┌──

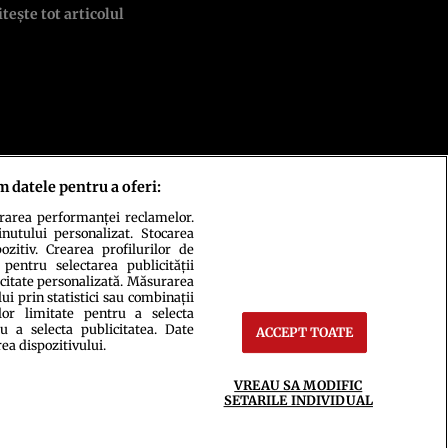
itește tot articolul
m datele pentru a oferi:
urarea performanței reclamelor.
inutului personalizat. Stocarea
zitiv. Crearea profilurilor de
 pentru selectarea publicității
icitate personalizată. Măsurarea
i prin statistici sau combinații
lor limitate pentru a selecta
u a selecta publicitatea. Date
ACCEPT TOATE
rea dispozitivului.
ct
Setări Cookies
VREAU SA MODIFIC
SETARILE INDIVIDUAL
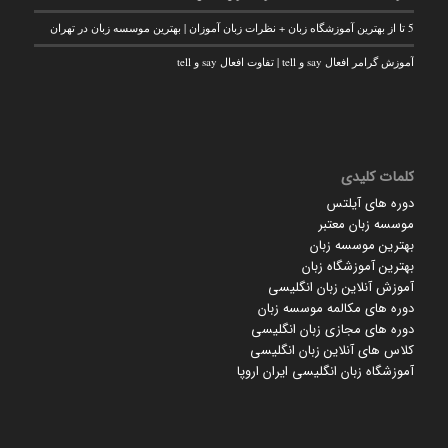
5 تا از بهترین آموزشگاه زبان + نظرات زبان آموزان | بهترین موسسه زبان در تهران
آموزش گرامر افعال say و tell | تفاوت افعال say و tell
کلمات کلیدی
دوره های آیلتس
موسسه زبان معتبر
بهترین موسسه زبان
بهترین آموزشگاه زبان
آموزش آنلاین زبان انگلیسی
دوره های مکالمه موسسه زبان
دوره های مجازی زبان انگلیسی
کلاس های آنلاین زبان انگلیسی
آموزشگاه زبان انگلیسی ایران اروپا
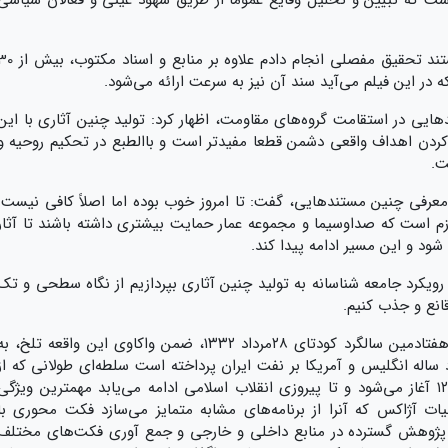
ست که تبیین و تحلیل وقایع عموما از طریق شهود عینی و فعالان سیاسی
این مستندساز ادامه داد: برای ساخت این مستند تحقیق مفصلی انجام دادم علاوه بر منابع و اسن
ه در این فیلم می‌آید سند آن نیز به سرعت ارائه می‌شود.
هایی در استقامت گروه‌های مقاومت، اظهار کرد:‌ تولید چنین آثاری با این
کردن اهداف واقعی دشمن قطعا مفیدتر است و باالطبع در تحکیم روحیه و
ت.
ی چنین مستندهایی، گفت: تا امروز خوب بوده اما اصلاً کافی نیست.
ازم است که صداوسیما و مجموعه عمار حمایت بیشتری داشته باشند تا آثار
ود و این مسیر ادامه پیدا کند.
 رویکرد جامعه شناسانه به تولید چنین آثاری بپردازیم از نگاه سطحی و تک
انع و جذب کنیم.
مستند «عملیات آژاکس» در تابستان ۱۴۰۲ در هفتادمین سالگرد کودتای ۲۸مرداد ۱۳۳۲، ضمن واکاوی این واقعه تلخ، ب
اله انگلیس و آمریکا بر نفت ایران پرداخته است سلطه‌ای طولانی که از
زمان کشف اولین چاه نفت ایران در سال ۱۲۸۷ آغاز می‌شود و تا پیروزی انقلاب اسلامی ادامه می‌یابد مهمترین ویژگی
 آژاکس که آنرا از برنامه‌های مشابه متمایز می‌سازد فکت محوری با
ا پژوهش گسترده در منابع داخلی و خارجی و جمع آوری فکت‌های مختلف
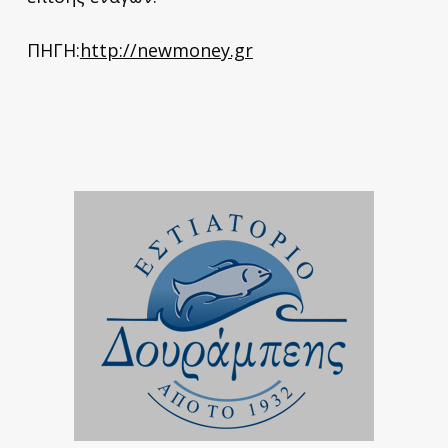
ΠΗΓΗ:
http://newmoney.gr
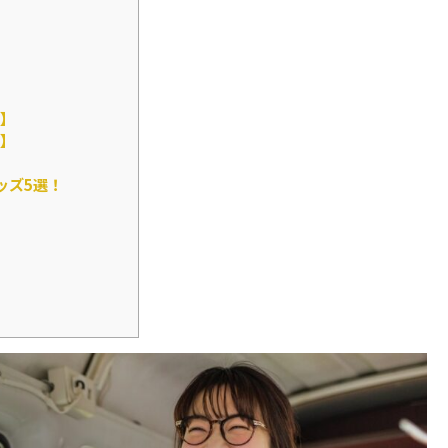
】
】
ッズ5選！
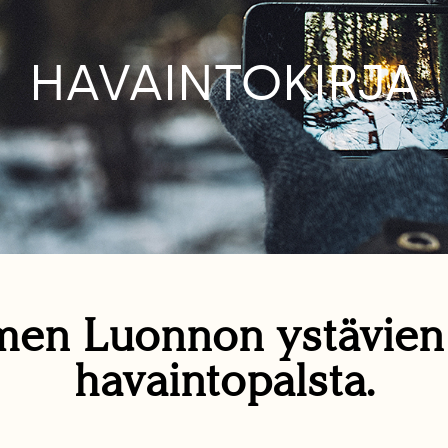
HAVAINTOKIRJA
en Luonnon ystävie
havaintopalsta.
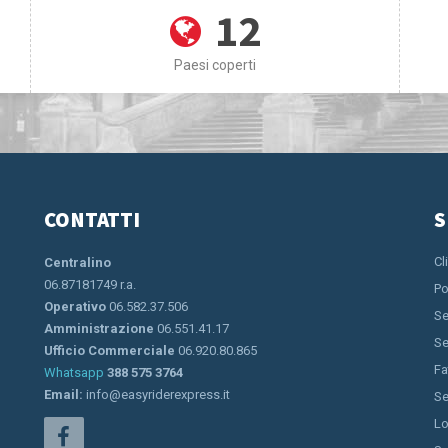
12
Paesi coperti
CONTATTI
S
Cl
Centralino
06.87181749 r.a.
Po
Operativo
06.582.37.506
Se
Amministrazione
06.551.41.17
Se
Ufficio Commerciale
06.920.80.865
Fa
Whatsapp
388 575 3764
Email:
info@easyriderexpress.it
Se
Lo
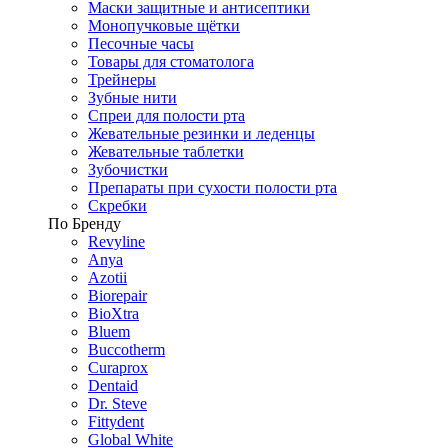
Маски защитные и антисептики
Монопучковые щётки
Песочные часы
Товары для стоматолога
Трейнеры
Зубные нити
Спреи для полости рта
Жевательные резинки и леденцы
Жевательные таблетки
Зубочистки
Препараты при сухости полости рта
Скребки
По Бренду
Revyline
Anya
Azotii
Biorepair
BioXtra
Bluem
Buccotherm
Curaprox
Dentaid
Dr. Steve
Fittydent
Global White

└──

Exercise details
In the data above, retype exactly and only the lines between the one holding "5 تا از بهترین" and the one holding "دوره های مجازی زبان انگلیسی", inclusive.

Written solution
5 تا از بهترین آموزشگاه زبان + نظرات زبان آموزان | بهترین موسسه زبان در تهران
آموزش گرامر افعال say و tell | تفاوت افعال say و tell
کلمات کلیدی
دوره های آیلتس
موسسه زبان معتبر
بهترین موسسه زبان
بهترین آموزشگاه زبان
آموزش آنلاین زبان انگلیسی
دوره های مکالمه موسسه زبان
دوره های مجازی زبان انگلیسی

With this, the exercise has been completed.